For what values of $p$ does $\sum_{k = 1}^{\infty} \frac{1}{k\log^p(k+1)}$ converge?

Question

Find all $p\geq 0$ such that the following series converges $\sum_{k = 1}^{\infty} \frac{1}{k\log^p(k+1)}$.

Proof: the general term for the series is $\frac{k^p}{k^p\log^p(k+1)^n} = \frac{1}{k\log^p(k+1)^n}$.

By comparison, $\frac{1}{\log^pn}\leq \frac{1}{\log^p(n+1)} $. And it's convergent when $p>1$ thus $\sum_{k = 1}^{\infty} \frac{1}{k\log^p(k+1)}$ is convergent when $p>1$ and divergent when $0 < p < 1$.

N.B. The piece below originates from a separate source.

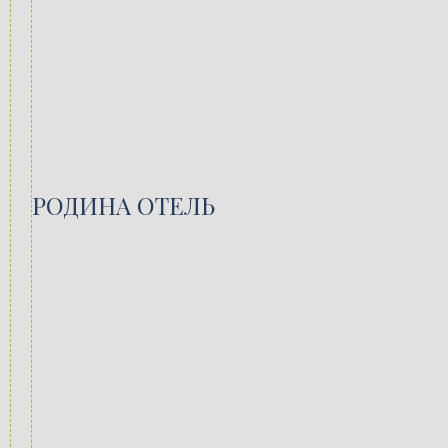
РОДИНА ОТЕЛЬ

Can anyone please verify this? Any suggestion would help. I was trying to use the integral test, but I don't know how to do it. Thank you

Answer 1

Recall that, by the integral test, for a monotonically decreasing non-negative function $f$, you have $$ \begin{align} \int_1^\infty f(x)dx\leq\sum_{k=1}^\infty f(k)\leq f(1)+\int_1^\infty f(x)dx. \end{align} $$ Here, if you put $\displaystyle x \mapsto f(x):=\frac{1}{x (\ln(x+1))^p}, \: p>0$, you get that $\sum_{k=1}^\infty f(k) $ and $\int_1^\infty f(x)dx $ either both converge or both diverge.

1. Let $p$ be such that $p>1$.

   You may write $$ \begin{align} &\int_1^{\infty} \frac{1}{x (\ln(x+1))^p}\, dx\\\\ &=\int_1^{\infty} \frac{x+1}{x}\frac{\frac{1}{(x+1)}}{(\ln(x+1))^p}\, dx\\\\ &=\left.\frac{x+1}{x}\left(-\frac{1}{p-1}\frac{1}{(\ln(x+1))^{p-1}}\right)\right|_1^{\infty} -\frac{1}{p-1}\int_1^{\infty} \frac{1}{x^2}\frac{1}{(\ln(x+1))^{p-1}} dx\\\\ &=\frac{2}{(p-1) (\ln 2)^{p-1}} - \frac{1}{p-1}\int_1^{\infty} \frac{1}{x^2}\frac{1}{(\ln(x+1))^{p-1}} dx \end{align} $$ the latter integral is convergent since, the potential problem being as $x \to +\infty$ and we have $$ \frac{1}{x^2}\frac{1}{(\ln(x+1))^{p-1}} \leq \frac{1}{x^2}, \quad x\geq2, $$ your series is thus convergent in this case.

2. Let $p$ be such that $0<p<1$.

   Since, for $x \to +\infty$, you have $$ \frac{1}{x (\ln(x+1))^p} \sim \frac{1}{x (\ln x)^p}$$ then, for $M$ sufficiently great, you get $$ \int_M^{+\infty}\!\! \frac{1}{x (\ln(x+1))^p}\:dx \sim \int_M^{+\infty}\!\! \frac{1}{x (\ln x)^p} \:dx$$ the latter integral is divergent since $$ \int_M^{+\infty}\!\! \frac{1}{x (\ln x)^p} dx= \int_M^{+\infty}\!\! \frac{(\ln x)'}{(\ln x)^p}\:dx=\left.\frac{(\ln x)^{1-p}}{1-p}\right|_M^{+\infty}=+\infty$$ and your series is divergent in this case.

Answer 2

By Cauchy condensation test all gets reduced to the study of $$\sum_{k = 1}^{\infty} \frac{1}{k^p}$$ whence we get the conclusions according to the values of $p$.

Q.E.D.

Answer 3

Let $f (k) = \frac{1}{k\log^p(k+1)}$. When $g (k) = 2^k f (2^k)$, we have $$\sum f (k) \leqslant \sum g (k) \leqslant 2 \sum f (k),$$ so if one converges, the other converges too. We have $$g (k) = \frac {1} {(k + 1)^{p \log 2}}.$$ Then $\sum g (k)$, so $\sum f (k)$ converges when $p > 1/\log 2$.